Two new PyPI packages

Long time without posting… Let’s try to get back on track!

I have created two simple packages implementing useful probability distributions.

The LogUniform package provides the log-uniform and the modified log-uniform distributions, while the kumaraswamy package provides an implementation of the Kumaraswamy distribution.

Both packages implement similar APIs to the scipy.stats package.

LogUniform

The log-uniform distribution, often called the reciprocal distribution (Wikipedia) or, in some contexts, the Jeffreys prior, is commonly used as a prior for parameters which vary over several orders of magnitude.

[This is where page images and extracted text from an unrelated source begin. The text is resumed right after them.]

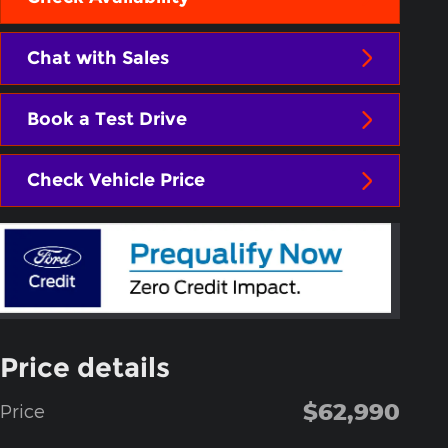
Chat with Sales
Book a Test Drive
Check Vehicle Price
Price details
$62,990
Price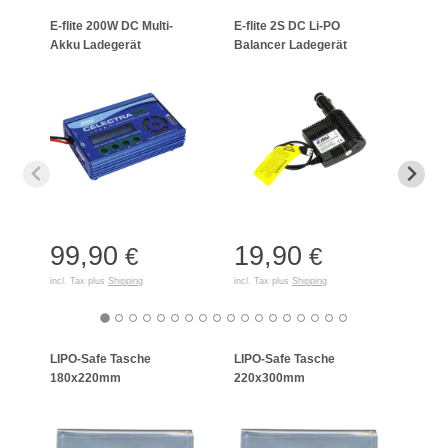
E-flite 200W DC Multi-
E-flite 2S DC Li-PO
Schne
Akku Ladegerät
Balancer Ladegerät
LiPo/
99,90
19,90
15
€
€
incl. Tax plus
Shipping
incl. Tax plus
Shipping
incl. T
LIPO-Safe Tasche
LIPO-Safe Tasche
LIPO
180x220mm
220x300mm
125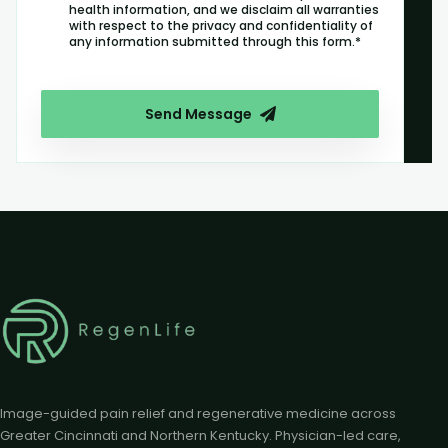
health information, and we disclaim all warranties
with respect to the privacy and confidentiality of
any information submitted through this form.*
Send Message
Image-guided pain relief and regenerative medicine across
Greater Cincinnati and Northern Kentucky. Physician-led care,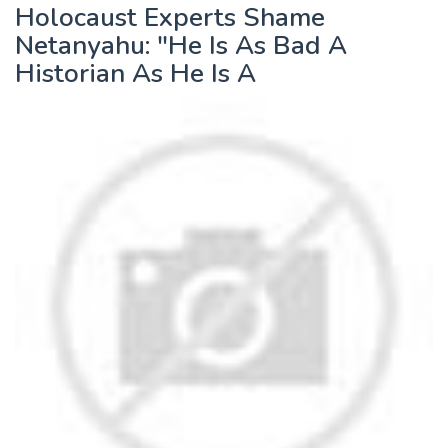
Holocaust Experts Shame
Netanyahu: "He Is As Bad A
Historian As He Is A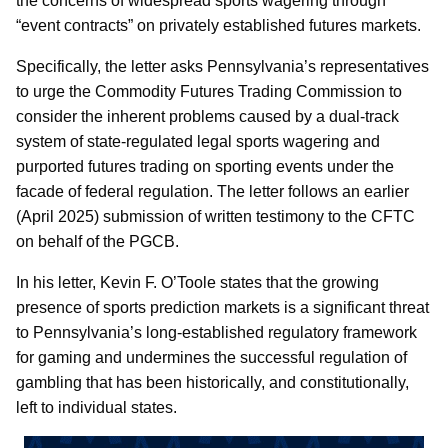
the concerns of widespread sports wagering through
“event contracts” on privately established futures markets.
Specifically, the letter asks Pennsylvania’s representatives
to urge the Commodity Futures Trading Commission to
consider the inherent problems caused by a dual-track
system of state-regulated legal sports wagering and
purported futures trading on sporting events under the
facade of federal regulation. The letter follows an earlier
(April 2025) submission of written testimony to the CFTC
on behalf of the PGCB.
In his letter, Kevin F. O’Toole states that the growing
presence of sports prediction markets is a significant threat
to Pennsylvania’s long-established regulatory framework
for gaming and undermines the successful regulation of
gambling that has been historically, and constitutionally,
left to individual states.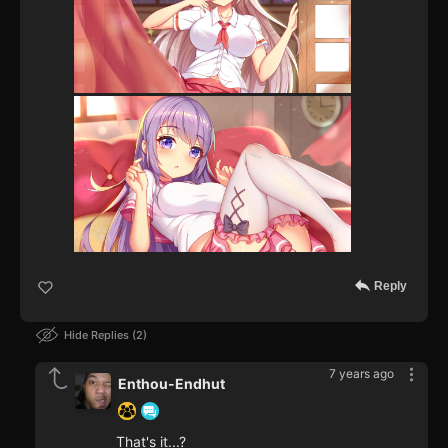
Reply
Hide Replies
2
7 years ago
Enthou-Endhut
That's it...?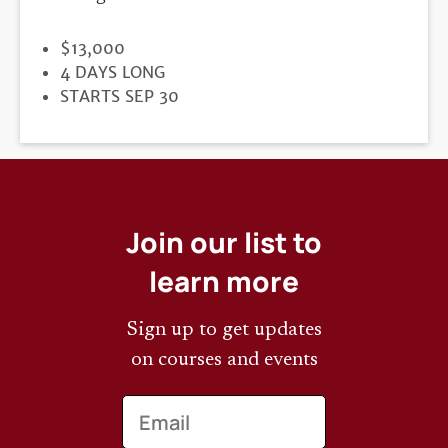
PRICE
$13,000
DURATION
4 DAYS LONG
REGISTRATION
STARTS SEP 30
DEADLINE
Join our list to
learn more
Sign up to get updates
on courses and events
Email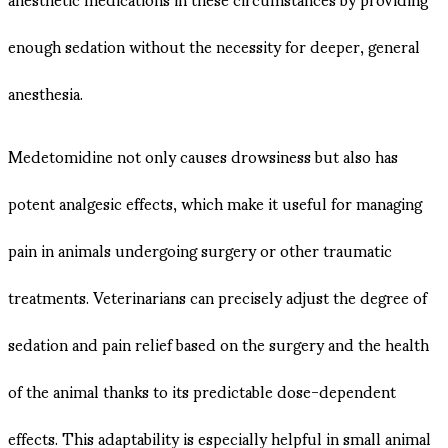
enough sedation without the necessity for deeper, general
anesthesia.
Medetomidine not only causes drowsiness but also has
potent analgesic effects, which make it useful for managing
pain in animals undergoing surgery or other traumatic
treatments. Veterinarians can precisely adjust the degree of
sedation and pain relief based on the surgery and the health
of the animal thanks to its predictable dose-dependent
effects. This adaptability is especially helpful in small animal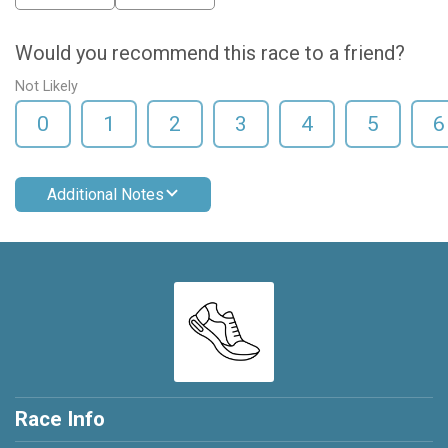
Would you recommend this race to a friend?
Not Likely
0
1
2
3
4
5
6
Additional Notes
Race Info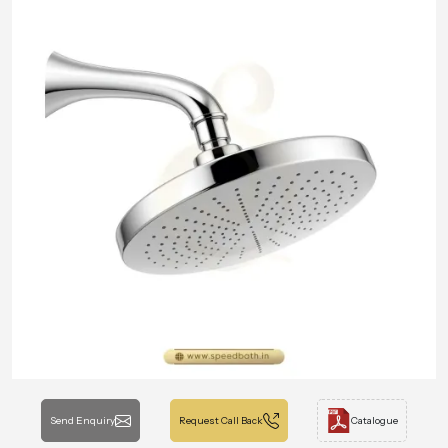
Send Enquiry
Request Call Back
Catalogue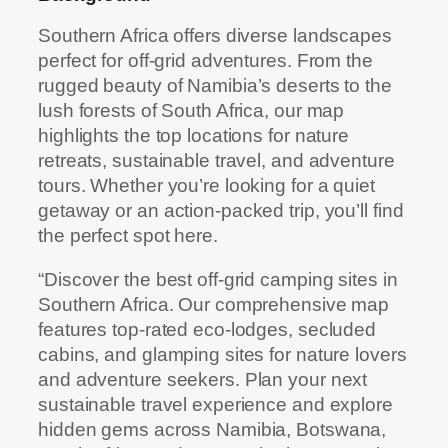
Southern Africa offers diverse landscapes
perfect for off-grid adventures. From the
rugged beauty of Namibia’s deserts to the
lush forests of South Africa, our map
highlights the top locations for nature
retreats, sustainable travel, and adventure
tours. Whether you’re looking for a quiet
getaway or an action-packed trip, you’ll find
the perfect spot here.
“Discover the best off-grid camping sites in
Southern Africa. Our comprehensive map
features top-rated eco-lodges, secluded
cabins, and glamping sites for nature lovers
and adventure seekers. Plan your next
sustainable travel experience and explore
hidden gems across Namibia, Botswana,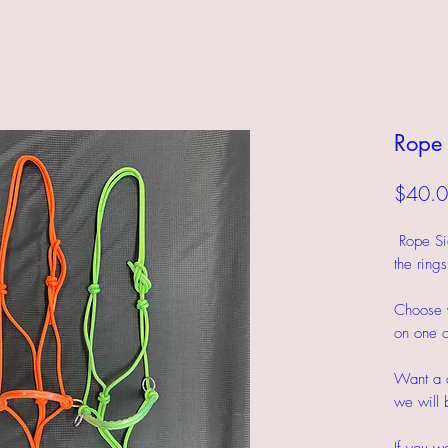
Rope 
$40.
Rope Side
the ring
Choose y
on one o
Want a c
we will 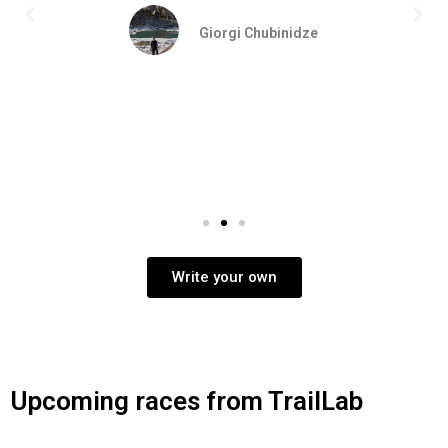
Giorgi Chubinidze
Write your own
Upcoming races from TrailLab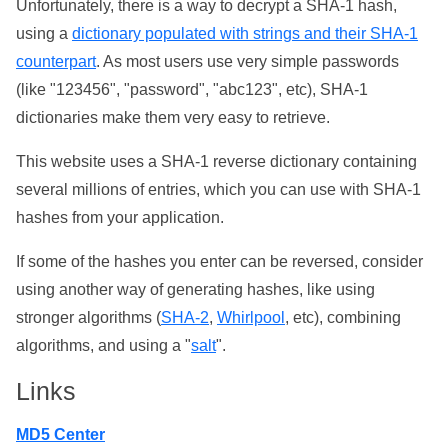
Unfortunately, there is a way to decrypt a SHA-1 hash,
using a
dictionary populated with strings and their SHA-1
counterpart
. As most users use very simple passwords
(like "123456", "password", "abc123", etc), SHA-1
dictionaries make them very easy to retrieve.
This website uses a SHA-1 reverse dictionary containing
several millions of entries, which you can use with SHA-1
hashes from your application.
If some of the hashes you enter can be reversed, consider
using another way of generating hashes, like using
stronger algorithms (
SHA-2
,
Whirlpool
, etc), combining
algorithms, and using a "
salt
".
Links
MD5 Center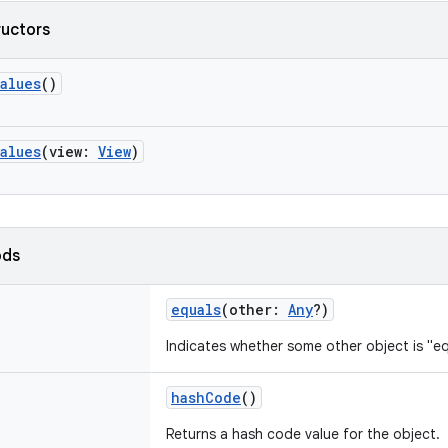
ructors
alues
()
alues
(
view
:
View
)
ods
equals
(
other
:
Any
?
)
Indicates whether some other object is "eq
hashCode
()
Returns a hash code value for the object.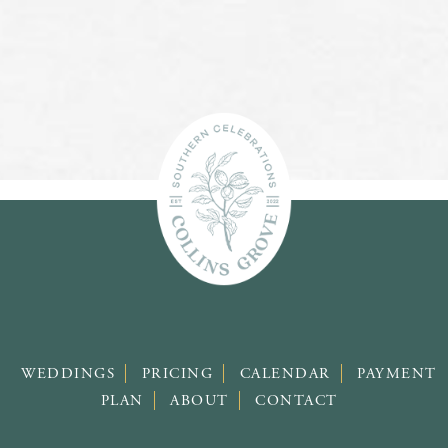
WEDDINGS
PRICING
CALENDAR
PAYMENT
PLAN
ABOUT
CONTACT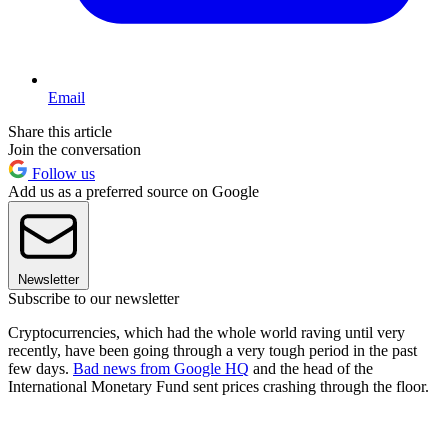
Email
Share this article
Join the conversation
Follow us
Add us as a preferred source on Google
Newsletter
Subscribe to our newsletter
Cryptocurrencies, which had the whole world raving until very
recently, have been going through a very tough period in the past
few days.
Bad news from Google HQ
and the head of the
International Monetary Fund sent prices crashing through the floor.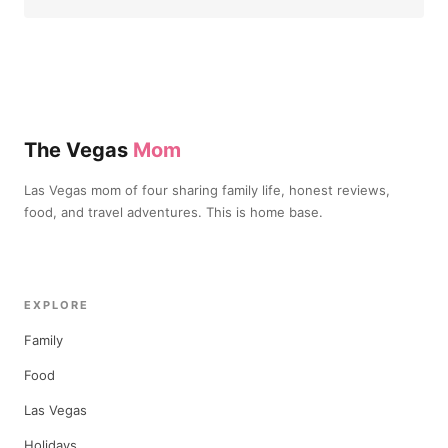
The Vegas
Mom
Las Vegas mom of four sharing family life, honest reviews,
food, and travel adventures. This is home base.
EXPLORE
Family
Food
Las Vegas
Holidays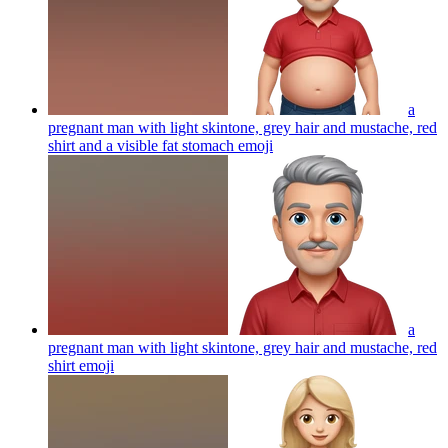
a
pregnant man with light skintone, grey hair and mustache, red
shirt and a visible fat stomach
emoji
a
pregnant man with light skintone, grey hair and mustache, red
shirt
emoji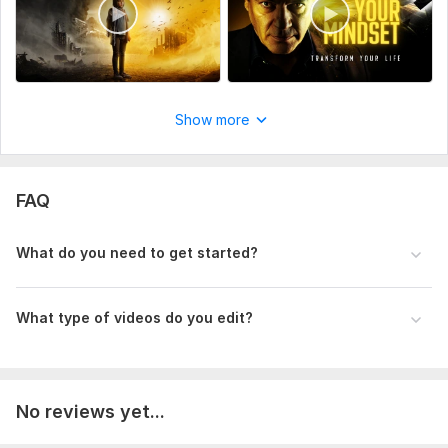
Pro Video Editing Thumbnail 2.png
Before After Magic 2.png
High Converting Edit 1.png
Boost Sales Video 3.png
Show more
Next Level Edit 1.png
Luxury Edit Service 2.png
FAQ
Type:
Video Editing
Scope of this kwork:
1 minute
What do you need to get started?
What type of videos do you edit?
No reviews yet...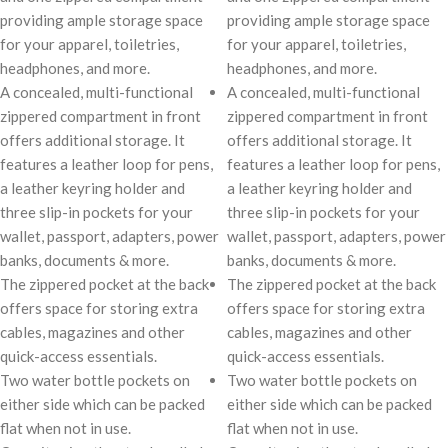
providing ample storage space
providing ample storage space
for your apparel, toiletries,
for your apparel, toiletries,
headphones, and more.
headphones, and more.
A concealed, multi-functional
A concealed, multi-functional
zippered compartment in front
zippered compartment in front
offers additional storage. It
offers additional storage. It
features a leather loop for pens,
features a leather loop for pens,
a leather keyring holder and
a leather keyring holder and
three slip-in pockets for your
three slip-in pockets for your
wallet, passport, adapters, power
wallet, passport, adapters, power
banks, documents & more.
banks, documents & more.
The zippered pocket at the back
The zippered pocket at the back
offers space for storing extra
offers space for storing extra
cables, magazines and other
cables, magazines and other
quick-access essentials.
quick-access essentials.
Two water bottle pockets on
Two water bottle pockets on
either side which can be packed
either side which can be packed
flat when not in use.
flat when not in use.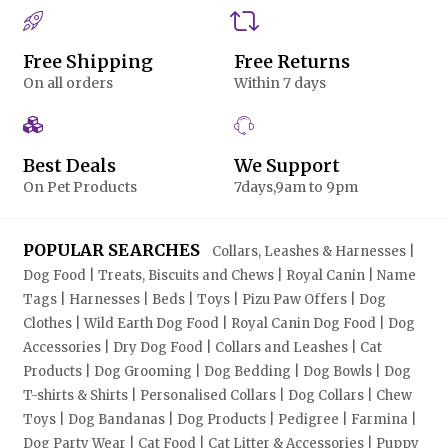
Free Shipping
Free Returns
On all orders
Within 7 days
Best Deals
We Support
On Pet Products
7days,9am to 9pm
POPULAR SEARCHES
Collars, Leashes & Harnesses |
Dog Food | Treats, Biscuits and Chews | Royal Canin | Name
Tags | Harnesses | Beds | Toys | Pizu Paw Offers | Dog
Clothes | Wild Earth Dog Food | Royal Canin Dog Food | Dog
Accessories | Dry Dog Food | Collars and Leashes | Cat
Products | Dog Grooming | Dog Bedding | Dog Bowls | Dog
T-shirts & Shirts | Personalised Collars | Dog Collars | Chew
Toys | Dog Bandanas | Dog Products | Pedigree | Farmina |
Dog Party Wear | Cat Food | Cat Litter & Accessories | Puppy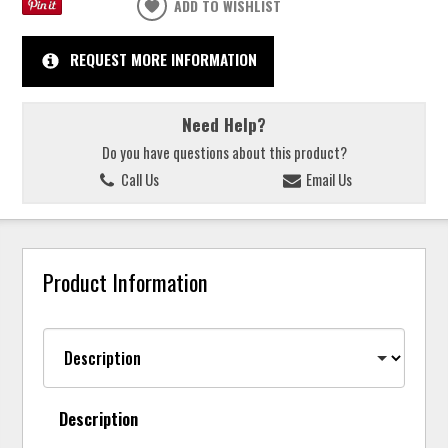
ADD TO WISHLIST
REQUEST MORE INFORMATION
Need Help?
Do you have questions about this product?
Call Us
Email Us
Product Information
Description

Its probability density function (pdf) is given by

\[f( x | a,b ) = \frac{ 1 }{ x \, [ \ln( b ) - \ln( a ) ]} \quad \text{ for } a \le x \le b \text{ and } a > 0.\]

The two parameters \(a\) and \(b\) correspond to the lower and upper bounds of the support.

Here is what it looks like, for \(a=1\), \(b=100\)

The modified log-uniform distribution is a modified version of the log-uniform distribution (!), which extends its support to include \(x=0\). The pdf is

\[f( x | x_0,b ) = \frac{ 1 }{ (x + x_0) \, \ln \left( \frac{b}{x_0} + 1 \right) } \quad \text{ for } 0 \le x \le b \text{ and } 0 < x_0 < b.\]

with \(x_0\) (sometimes called the knee of the distribution) and \(b\) as parameters. The support of this modified distribution goes from \(0\) to \(b\).
It looks like this, for \(x_0=1\) and \(b=100\)

Ok, now some code. To use the LogUniform implementation1, we would first install the package

$ pip install LogUniform

and then use it from Python as

import loguniform
dist = loguniform.LogUniform(a=1, b=100)

The dist object has methods much like those of a scipy.stats distribution:

dist.pdf(x)  # Probability density function evaluated at x
dist.cdf(x)  # Cumulative distribution function (cdf) evaluated at x
dist.sf(x)   # Survival function (1 - `cdf`) evaluated at x
dist.ppf(p)  # Percent point function (inverse of `cdf`) evaluated at p

and a few extra properties:

>>> dist.mean
21.497576854210962
>>> dist.mode
1
>>> dist.std, dist.var
(24.96961794931886, 623.4818205349466)
>>> dist.skewness, dist.kurtosis
(1.4283873461330863, 1.0492789588735452)

The same thing for the modified log-uniform:

dist = loguniform.ModifiedLogUniform(knee=1, b=100)
>>> dist.pdf(0)
array(0.21667907)
>>> dist.cdf(dist.b)
1.0
>>> dist.mean
20.667906533553168
>>> dist.mode
0
>>> dist.std, dist.var
(25.210415697969275, 635.5650596644156)
>>> dist.skewness, dist.kurtosis
(1.430935496096598, 1.0573553176553114)

kumaraswamy

The Kumaraswamy distribution (see Wikipedia) is a little known family of continuous probability distributions defined on the interval [0,1]. It’s particular because of the similarities to the Beta distribution, and because (unlike the Beta) its pdf and cdf are easily evaluated.

The pdf is given by

\[f(x | a,b) = a \, b \, x^{a-1}{ (1-x^a)}^{b-1}, \quad \text{ for } 0 \le x \le 1 \text{ and } a>0, b>0,\]

with \(a\) and \(b\) the two shape parameters. Depending on the values of these parameters, the distribution can have a range of different shapes:

In order to use the kumaraswamy package, we first install it

$ pip install kumaraswamy

and then use it from Python, much like before

import kumaraswamy
dist = kumaraswamy.kumaraswamy(a=.5, b=.5)

with the same methods and properties now available in dist.

To finish, one extra method shared by the three distributions provides random samples:

>>> dist = loguniform.LogUniform(a=1, b=100)
>>> dist.rvs(3)
array([99.88014766, 28.10705983, 34.18542689])

>>> dist = loguniform.ModifiedLogUniform(knee=1, b=100)
>>> dist.rvs(100)
array([1.30284699e+01, 3.26860325e+01, 1.10717848e+00, 8.66021941e+01,
       3.66928668e+01, 6.40408882e+00, 1.50455730e+01, 3.90749222e+01,
...

>>> dist = kumaraswamy.kumaraswamy(a=.5, b=.5)
>>> dist.rvs()
0.4416781513613892

wrap up

That’s it, two simple packages implementing three probability distributions for some of your statistical needs.

Let me know in the comments if this is helpful, wrong or super-duper cool.

  1. Note that the log-uniform distribution is already implemented in scipy.stats.reciprocal, but not the modified distribution.